Las 5 Mejores Películas de Henry Fonda

Have you seen Henry Fonda walking? That’s cinema

John Ford

Un día como hoy pero de 1905 nacería en Nebraska uno de los actores más sobrios y principales iconos de Hollywood, Henry Fonda, poseedor de una de las carreras más prolíficas en la historia fílmica al trabajar ininterrumpidamente 6 décadas, desde que irrumpiera en la escena a mediados de los 30, hasta que falleciera apenas entrados los años 80.

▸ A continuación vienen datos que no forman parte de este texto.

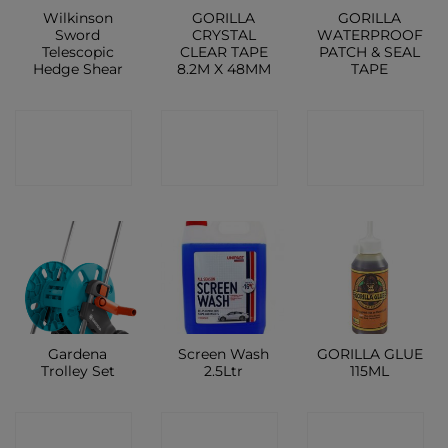
Wilkinson
GORILLA
GORILLA
Sword
CRYSTAL
WATERPROOF
Telescopic
CLEAR TAPE
PATCH & SEAL
Hedge Shear
8.2M X 48MM
TAPE
CONTACT
CONTACT
CONTACT
SHOP
SHOP
SHOP
Gardena
Screen Wash
GORILLA GLUE
Trolley Set
2.5Ltr
115ML
CONTACT
CONTACT
CONTACT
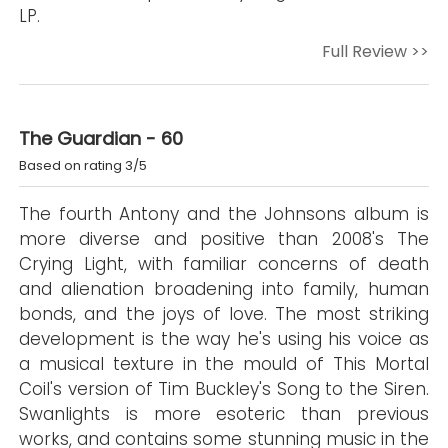
LP.
Full Review >>
The Guardian - 60
Based on rating 3/5
The fourth Antony and the Johnsons album is
more diverse and positive than 2008's The
Crying Light, with familiar concerns of death
and alienation broadening into family, human
bonds, and the joys of love. The most striking
development is the way he's using his voice as
a musical texture in the mould of This Mortal
Coil's version of Tim Buckley's Song to the Siren.
Swanlights is more esoteric than previous
works, and contains some stunning music in the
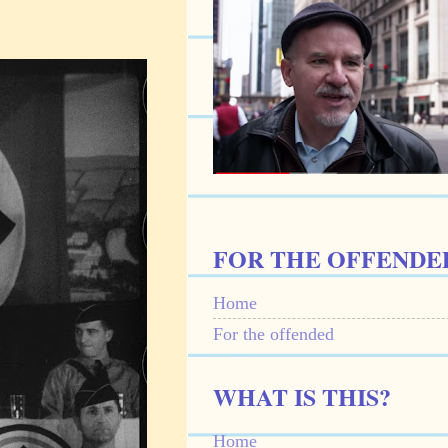
FOR THE OFFENDE
Home
For the offended
WHAT IS THIS?
Home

Conquistador de la cámara, ese rostro de mirado profunda y con la silueta de “El ciudadano honrado y perfecto” causaban cierta hipnosis en la industria y audiencia, las cuales cayeron rendidas de manera inmediata ante su talento convirtiéndolo en uno de los símbolos actorales y de mayor éxito de taquilla. Pero aunque la imagen dista de la realidad (fuera de cámaras era conocido por ser arrogante y grosero), su indiscutible talento fue uno de los activos mejores cotizados por Hollywood, pues los directores sabían que Fonda no solo les permitiría avanzar con mayor solvencia y rapidez sus proyectos (era conocido por sacar sus escenas en sola toma), sino que también en él encontrarían al mejor socio artístico al encausar actuaciones memorables en una variada estela de géneros; Ford, King, Leone, Lumet, Wyler, entre muchos otros, así se convirtieron en los alcahuetes perfectos al llevar a ese arrogante ser a varios de los mejores papeles dramáticos y humanamente cautivadores del cine.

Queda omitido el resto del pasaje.